I'm really getting into Hellblazer and I am looking to purchase a few trade collections/graphic novels.
Can anyone who is a fan post their favaourite titles? Money is limited so I'm going to buy about one a month for a while. Want to start off with some great ones.
Then again, is it worth starting from the beginning or are there a few standouts that I should go straight to?
Azzarello's run Hard Time is amazing, and the new Dc crime novel crime novel starring John Constantine is great. And Steve Dillon and Garth Ennis were great on this title too.
John Constantine has had many permutations since he first appeared in "Swamp Thing". I would recommend going back to his first appearance in "Swamp Thing" #37. The reason being that John was much more grittier then. He went into a biker bar in the South and threatened a local with only a stare. It sounds a little ridiculous and it was. He didn't have a long run in "Swamp Thing" but he was interesting because he was not the star. He looked very much like Sting and he was far more mysterious.

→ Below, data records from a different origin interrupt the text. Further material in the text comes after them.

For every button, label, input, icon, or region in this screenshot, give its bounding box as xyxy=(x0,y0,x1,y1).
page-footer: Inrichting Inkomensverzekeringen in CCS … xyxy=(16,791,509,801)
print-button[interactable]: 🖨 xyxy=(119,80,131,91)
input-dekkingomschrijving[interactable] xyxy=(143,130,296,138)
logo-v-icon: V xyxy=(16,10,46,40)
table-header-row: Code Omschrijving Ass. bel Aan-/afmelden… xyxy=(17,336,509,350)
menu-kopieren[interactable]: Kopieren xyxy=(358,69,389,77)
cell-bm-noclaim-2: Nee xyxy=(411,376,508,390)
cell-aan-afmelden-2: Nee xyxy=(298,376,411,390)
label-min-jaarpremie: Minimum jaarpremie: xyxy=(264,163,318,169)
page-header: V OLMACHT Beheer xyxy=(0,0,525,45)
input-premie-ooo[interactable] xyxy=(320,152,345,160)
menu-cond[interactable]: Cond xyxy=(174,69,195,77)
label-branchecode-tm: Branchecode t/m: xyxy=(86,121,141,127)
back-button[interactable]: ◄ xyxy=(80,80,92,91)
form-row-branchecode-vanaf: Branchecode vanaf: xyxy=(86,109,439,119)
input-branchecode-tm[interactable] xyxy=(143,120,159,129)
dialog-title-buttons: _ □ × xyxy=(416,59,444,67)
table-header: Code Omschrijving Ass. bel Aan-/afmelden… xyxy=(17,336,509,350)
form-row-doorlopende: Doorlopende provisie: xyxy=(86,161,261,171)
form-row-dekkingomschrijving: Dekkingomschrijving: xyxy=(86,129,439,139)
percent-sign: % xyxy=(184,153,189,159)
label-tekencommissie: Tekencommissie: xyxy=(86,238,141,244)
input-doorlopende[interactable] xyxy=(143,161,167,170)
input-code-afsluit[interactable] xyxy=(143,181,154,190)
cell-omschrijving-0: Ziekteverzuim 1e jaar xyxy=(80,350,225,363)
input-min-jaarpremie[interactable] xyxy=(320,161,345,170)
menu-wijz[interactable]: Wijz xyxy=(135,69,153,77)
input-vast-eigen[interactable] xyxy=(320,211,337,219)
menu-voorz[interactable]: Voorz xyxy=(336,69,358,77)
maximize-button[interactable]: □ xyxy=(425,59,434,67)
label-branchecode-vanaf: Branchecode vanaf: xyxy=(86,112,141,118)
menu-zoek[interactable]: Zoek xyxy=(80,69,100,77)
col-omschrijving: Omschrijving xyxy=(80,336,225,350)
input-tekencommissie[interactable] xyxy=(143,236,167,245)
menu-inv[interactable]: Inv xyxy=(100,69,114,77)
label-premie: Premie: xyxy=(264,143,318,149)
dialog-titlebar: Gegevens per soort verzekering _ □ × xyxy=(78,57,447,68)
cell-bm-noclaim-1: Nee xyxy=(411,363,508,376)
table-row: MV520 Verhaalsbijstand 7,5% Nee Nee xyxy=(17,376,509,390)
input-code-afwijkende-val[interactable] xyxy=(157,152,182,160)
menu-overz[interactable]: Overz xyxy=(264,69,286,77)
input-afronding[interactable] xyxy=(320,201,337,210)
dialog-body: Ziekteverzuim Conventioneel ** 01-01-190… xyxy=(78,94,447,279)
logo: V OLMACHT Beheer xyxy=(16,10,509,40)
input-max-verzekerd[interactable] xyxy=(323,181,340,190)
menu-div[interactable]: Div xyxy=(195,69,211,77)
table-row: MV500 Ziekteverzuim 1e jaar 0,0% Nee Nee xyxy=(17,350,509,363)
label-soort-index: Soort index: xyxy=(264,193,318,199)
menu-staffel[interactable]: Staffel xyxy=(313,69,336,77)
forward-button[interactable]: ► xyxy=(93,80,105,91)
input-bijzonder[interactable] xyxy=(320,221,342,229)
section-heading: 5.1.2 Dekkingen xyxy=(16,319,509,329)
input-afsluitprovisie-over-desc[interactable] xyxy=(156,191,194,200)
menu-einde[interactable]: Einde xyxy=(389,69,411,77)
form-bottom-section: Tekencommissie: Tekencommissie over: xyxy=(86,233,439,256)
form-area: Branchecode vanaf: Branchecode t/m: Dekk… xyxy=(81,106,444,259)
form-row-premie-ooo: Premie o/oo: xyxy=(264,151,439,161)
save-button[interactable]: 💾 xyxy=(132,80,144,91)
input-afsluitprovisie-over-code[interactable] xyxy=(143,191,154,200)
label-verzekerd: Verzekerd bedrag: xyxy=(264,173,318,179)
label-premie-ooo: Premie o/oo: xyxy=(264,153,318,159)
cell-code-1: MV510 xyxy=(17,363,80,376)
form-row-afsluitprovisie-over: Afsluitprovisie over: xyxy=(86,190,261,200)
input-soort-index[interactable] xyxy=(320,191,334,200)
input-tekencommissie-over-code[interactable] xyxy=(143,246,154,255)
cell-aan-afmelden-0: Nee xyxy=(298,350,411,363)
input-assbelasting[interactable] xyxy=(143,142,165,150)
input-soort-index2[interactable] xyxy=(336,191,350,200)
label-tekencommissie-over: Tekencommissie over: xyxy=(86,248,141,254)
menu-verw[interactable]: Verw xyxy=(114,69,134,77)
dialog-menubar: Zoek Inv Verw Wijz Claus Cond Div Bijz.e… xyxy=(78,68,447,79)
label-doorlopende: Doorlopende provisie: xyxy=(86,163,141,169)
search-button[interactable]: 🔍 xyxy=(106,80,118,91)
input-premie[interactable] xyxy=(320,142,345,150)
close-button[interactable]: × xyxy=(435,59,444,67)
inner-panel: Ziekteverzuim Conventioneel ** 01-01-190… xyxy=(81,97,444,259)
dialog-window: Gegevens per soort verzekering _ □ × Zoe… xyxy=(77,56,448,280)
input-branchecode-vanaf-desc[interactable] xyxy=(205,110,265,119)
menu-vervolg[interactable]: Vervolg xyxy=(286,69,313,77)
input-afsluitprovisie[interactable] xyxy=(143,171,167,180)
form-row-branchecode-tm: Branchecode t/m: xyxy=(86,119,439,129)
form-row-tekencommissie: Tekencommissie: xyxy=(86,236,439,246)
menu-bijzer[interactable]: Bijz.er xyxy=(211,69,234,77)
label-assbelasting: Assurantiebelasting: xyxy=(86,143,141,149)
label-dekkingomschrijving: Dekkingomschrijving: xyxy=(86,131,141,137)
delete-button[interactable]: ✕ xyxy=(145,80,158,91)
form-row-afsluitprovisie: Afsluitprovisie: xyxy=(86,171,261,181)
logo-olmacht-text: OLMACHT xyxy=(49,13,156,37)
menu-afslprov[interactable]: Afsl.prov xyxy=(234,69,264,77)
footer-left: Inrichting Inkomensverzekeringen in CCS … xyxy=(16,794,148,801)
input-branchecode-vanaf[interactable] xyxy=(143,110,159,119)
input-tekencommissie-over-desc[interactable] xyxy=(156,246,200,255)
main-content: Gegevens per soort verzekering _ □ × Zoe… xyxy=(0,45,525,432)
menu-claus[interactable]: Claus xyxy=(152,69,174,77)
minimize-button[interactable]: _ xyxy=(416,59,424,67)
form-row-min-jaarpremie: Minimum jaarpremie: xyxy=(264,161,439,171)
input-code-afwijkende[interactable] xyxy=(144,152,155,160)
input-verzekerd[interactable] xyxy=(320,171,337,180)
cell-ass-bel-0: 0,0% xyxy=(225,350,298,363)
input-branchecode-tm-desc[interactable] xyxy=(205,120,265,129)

I have read "Hellblazer" from Jaimie Delano's run through Garth Ennis, Warren Ellis, and Peter Milligan and Brian Azzerello. I skipped Mike Carey's run because, well, he was just average. The best of the writers on the book was Garth Ennis. Jaime Delano had some interesting plots, especially with some genuine horror elements, but his writing was quite poor. It was like a college poetry student had taken over a book about a cold, mean street magician. There were panel descriptions that did not fit the character. I have the first trade, "Original Sins" and it is just chaotic. John is jumping from America to Africa to England in search of a demon that makes people eat themselves until they explode. It was actually worse than my description just now. When Garth Ennis finally took over from issue #41 with Will Simpson doing the art, it was a breath of fresh air. He got rid of all of the character's pretensions and took him back to Alan Moore (and Steven Bissette's and crew) roots. John became again a chain smoking user who used his wits more than "magic". He was not some arch mage or "fruity magician" but a street corner hustler. The trade that collect Garth Ennis' first run is called "Dangerous Habits". It was the basis for the movie, "Constantine". The plot is simple and interesting. John contracts cancer from smoking cigarettes for forty odd years and has to deal with the consequence: cancer, death, and damnation. What is interesting was that Garth Ennis followed the traditional "superhero" Constantine ( contrary to what some fans may claim, the character is a superhero) but added a layer of real world problems and adult problems. John's girl friend gets hurt in the process. John even goes through one of the most painful problems for a man: depression after a break up. Will Simpson was not the greatest artist but he had a good handle on John. His layouts were a little too messy. Sometimes his figures could be sloppy, but he was a good artist for mood and atmosphere. When Steve Dillion joined the team, "Hellblazer" was one of my favorite books. I bought about thirty to forty back issues within a month.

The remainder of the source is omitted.